Enzyme replacement therapy has been used successfully in many
lysosomal storage diseases. However, correction of brain storage has been limited by the inability of infused
enzyme to cross the blood-brain barrier. The newborn mouse is an exception because recombinant
enzyme is delivered to neonatal brain after
mannose 6-phosphate receptor-mediated transcytosis. Access to this route is very limited after 2 weeks of age. Recently, several studies showed that multiple infusions of high doses of
enzyme partially cleared storage in adult brain.

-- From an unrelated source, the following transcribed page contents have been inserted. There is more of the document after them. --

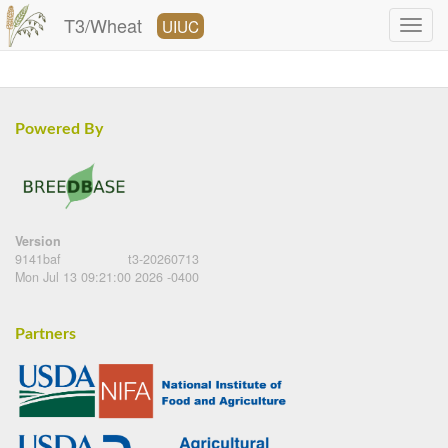
T3/Wheat
UIUC
Powered By
Version
9141baf
t3-20260713
Mon Jul 13 09:21:00 2026 -0400
Partners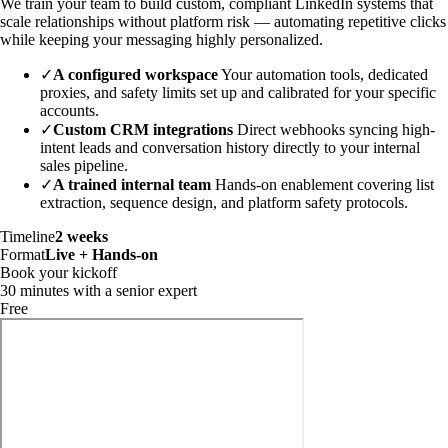
We train your team to build custom, compliant LinkedIn systems that
scale relationships without platform risk — automating repetitive clicks
while keeping your messaging highly personalized.
✓
A configured workspace
Your automation tools, dedicated
proxies, and safety limits set up and calibrated for your specific
accounts.
✓
Custom CRM integrations
Direct webhooks syncing high-
intent leads and conversation history directly to your internal
sales pipeline.
✓
A trained internal team
Hands-on enablement covering list
extraction, sequence design, and platform safety protocols.
Timeline
2 weeks
Format
Live + Hands-on
Book your kickoff
30 minutes with a senior expert
Free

These results raised the question of whether correction of brain storage by repeated high doses of
enzyme depends on
mannose 6-phosphate receptor-mediated uptake or whether
enzyme gains access to brain storage by another route when brain capillaries are exposed to prolonged, high levels of circulating
enzyme. To address this question, we used an
enzyme whose
carbohydrate-dependent receptor-mediated uptake was inactivated by chemical modification. Treatment of human
beta-glucuronidase (GUS) with
sodium metaperiodate followed by
sodium borohydride reduction (
PerT-GUS) eliminated uptake by
mannose 6-phosphate and
mannose receptors in cultured cells and dramatically slowed its plasma clearance from a t(1/2) of <10 min to 18 h. Surprisingly,
PerT-GUS infused weekly for 12 weeks was more effective in clearing central nervous system storage than native GUS at the same dose. In fact,
PerT-GUS resulted in almost complete reversal of storage in neocortical and hippocampal neurons. This enhanced correction of neuronal storage by long-circulating
enzyme, which targets no known receptor, suggests a delivery system across the blood-brain barrier that might be exploited therapeutically.